## What you are asked to do
Wherever a line in the material contains the word "pour", copy that line.
[Records provided — start]
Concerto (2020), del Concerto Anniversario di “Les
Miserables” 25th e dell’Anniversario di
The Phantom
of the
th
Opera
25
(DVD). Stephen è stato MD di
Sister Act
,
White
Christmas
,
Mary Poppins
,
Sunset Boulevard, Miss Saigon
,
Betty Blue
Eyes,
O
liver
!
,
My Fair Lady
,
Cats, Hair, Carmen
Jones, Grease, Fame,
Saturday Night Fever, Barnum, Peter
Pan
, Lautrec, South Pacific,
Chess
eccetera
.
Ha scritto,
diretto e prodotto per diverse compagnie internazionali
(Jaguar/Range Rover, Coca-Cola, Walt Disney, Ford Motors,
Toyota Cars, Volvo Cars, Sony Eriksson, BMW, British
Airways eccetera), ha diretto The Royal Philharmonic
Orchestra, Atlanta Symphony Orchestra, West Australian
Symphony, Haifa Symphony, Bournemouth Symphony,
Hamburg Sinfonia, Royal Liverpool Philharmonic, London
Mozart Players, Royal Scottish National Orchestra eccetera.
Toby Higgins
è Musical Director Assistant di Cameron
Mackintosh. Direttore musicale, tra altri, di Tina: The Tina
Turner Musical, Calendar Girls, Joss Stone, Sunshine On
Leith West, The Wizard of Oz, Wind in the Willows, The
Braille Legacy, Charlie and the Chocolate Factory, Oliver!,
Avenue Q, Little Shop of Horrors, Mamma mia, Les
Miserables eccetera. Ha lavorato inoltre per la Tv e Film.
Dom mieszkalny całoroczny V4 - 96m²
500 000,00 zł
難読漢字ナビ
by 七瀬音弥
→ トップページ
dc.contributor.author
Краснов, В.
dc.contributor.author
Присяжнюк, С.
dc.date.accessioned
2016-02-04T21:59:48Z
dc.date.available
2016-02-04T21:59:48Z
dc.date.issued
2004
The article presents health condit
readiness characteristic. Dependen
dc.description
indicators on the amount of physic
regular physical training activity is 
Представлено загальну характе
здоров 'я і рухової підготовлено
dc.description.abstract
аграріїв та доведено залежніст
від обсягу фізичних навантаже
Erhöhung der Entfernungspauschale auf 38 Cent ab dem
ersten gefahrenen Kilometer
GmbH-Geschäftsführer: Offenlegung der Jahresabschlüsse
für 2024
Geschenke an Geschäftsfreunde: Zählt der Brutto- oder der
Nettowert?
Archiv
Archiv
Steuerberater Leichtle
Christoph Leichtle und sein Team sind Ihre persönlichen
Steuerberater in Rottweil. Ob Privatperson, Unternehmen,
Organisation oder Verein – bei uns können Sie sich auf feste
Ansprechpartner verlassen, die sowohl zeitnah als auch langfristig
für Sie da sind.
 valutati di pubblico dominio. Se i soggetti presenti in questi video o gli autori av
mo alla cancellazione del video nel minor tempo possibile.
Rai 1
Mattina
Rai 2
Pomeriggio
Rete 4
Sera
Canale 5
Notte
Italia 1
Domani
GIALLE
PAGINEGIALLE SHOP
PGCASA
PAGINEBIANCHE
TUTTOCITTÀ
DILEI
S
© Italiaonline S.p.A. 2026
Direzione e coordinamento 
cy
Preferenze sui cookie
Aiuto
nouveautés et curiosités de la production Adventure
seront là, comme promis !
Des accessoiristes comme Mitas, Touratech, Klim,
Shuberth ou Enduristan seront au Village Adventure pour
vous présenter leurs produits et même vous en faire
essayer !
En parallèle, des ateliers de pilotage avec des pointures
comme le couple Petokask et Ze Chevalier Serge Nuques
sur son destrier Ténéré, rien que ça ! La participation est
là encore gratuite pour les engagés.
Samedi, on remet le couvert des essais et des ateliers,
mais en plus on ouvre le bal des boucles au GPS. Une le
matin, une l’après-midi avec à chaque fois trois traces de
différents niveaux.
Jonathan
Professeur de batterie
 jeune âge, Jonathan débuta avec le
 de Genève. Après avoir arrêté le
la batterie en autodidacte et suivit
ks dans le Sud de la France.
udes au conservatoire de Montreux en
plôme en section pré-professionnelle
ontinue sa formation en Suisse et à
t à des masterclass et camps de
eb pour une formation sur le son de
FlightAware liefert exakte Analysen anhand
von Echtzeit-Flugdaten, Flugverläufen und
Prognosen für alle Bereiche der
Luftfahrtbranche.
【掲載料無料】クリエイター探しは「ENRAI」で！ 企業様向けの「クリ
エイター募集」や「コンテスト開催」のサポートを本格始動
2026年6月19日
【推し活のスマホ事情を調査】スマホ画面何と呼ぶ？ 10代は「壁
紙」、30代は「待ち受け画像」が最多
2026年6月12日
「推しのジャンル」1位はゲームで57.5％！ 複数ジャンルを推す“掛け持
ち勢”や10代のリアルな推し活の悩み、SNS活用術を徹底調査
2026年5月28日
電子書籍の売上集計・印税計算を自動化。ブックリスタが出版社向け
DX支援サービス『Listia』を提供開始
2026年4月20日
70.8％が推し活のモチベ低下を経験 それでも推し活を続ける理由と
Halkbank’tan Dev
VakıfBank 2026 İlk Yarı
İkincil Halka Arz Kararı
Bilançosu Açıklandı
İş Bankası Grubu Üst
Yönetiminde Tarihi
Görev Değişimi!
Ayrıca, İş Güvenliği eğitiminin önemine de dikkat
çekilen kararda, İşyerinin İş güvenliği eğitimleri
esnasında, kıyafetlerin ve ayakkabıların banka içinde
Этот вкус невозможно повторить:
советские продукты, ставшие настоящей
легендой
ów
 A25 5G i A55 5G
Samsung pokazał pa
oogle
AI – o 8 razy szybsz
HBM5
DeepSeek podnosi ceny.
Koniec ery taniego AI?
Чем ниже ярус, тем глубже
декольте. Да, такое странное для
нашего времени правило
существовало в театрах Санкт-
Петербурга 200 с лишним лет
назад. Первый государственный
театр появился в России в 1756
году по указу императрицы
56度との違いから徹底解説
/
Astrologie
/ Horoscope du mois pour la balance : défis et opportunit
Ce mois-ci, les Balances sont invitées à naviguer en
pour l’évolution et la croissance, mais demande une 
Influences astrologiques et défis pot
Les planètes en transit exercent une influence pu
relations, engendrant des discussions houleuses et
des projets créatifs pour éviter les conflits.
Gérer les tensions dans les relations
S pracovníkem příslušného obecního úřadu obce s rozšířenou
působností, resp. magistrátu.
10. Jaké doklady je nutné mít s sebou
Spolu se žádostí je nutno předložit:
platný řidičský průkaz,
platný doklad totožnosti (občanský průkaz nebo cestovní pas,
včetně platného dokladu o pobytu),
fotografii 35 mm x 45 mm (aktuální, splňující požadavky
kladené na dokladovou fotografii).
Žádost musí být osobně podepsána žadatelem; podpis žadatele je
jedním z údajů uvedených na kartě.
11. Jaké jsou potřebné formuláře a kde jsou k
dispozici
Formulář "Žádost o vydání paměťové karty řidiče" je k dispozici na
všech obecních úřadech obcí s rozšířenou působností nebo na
[Records provided — finish]
## Task result
Shuberth ou Enduristan seront au Village Adventure pour
là encore gratuite pour les engagés.
eb pour une formation sur le son de
/ Horoscope du mois pour la balance : défis et opportunit
pour l’évolution et la croissance, mais demande une 
des projets créatifs pour éviter les conflits.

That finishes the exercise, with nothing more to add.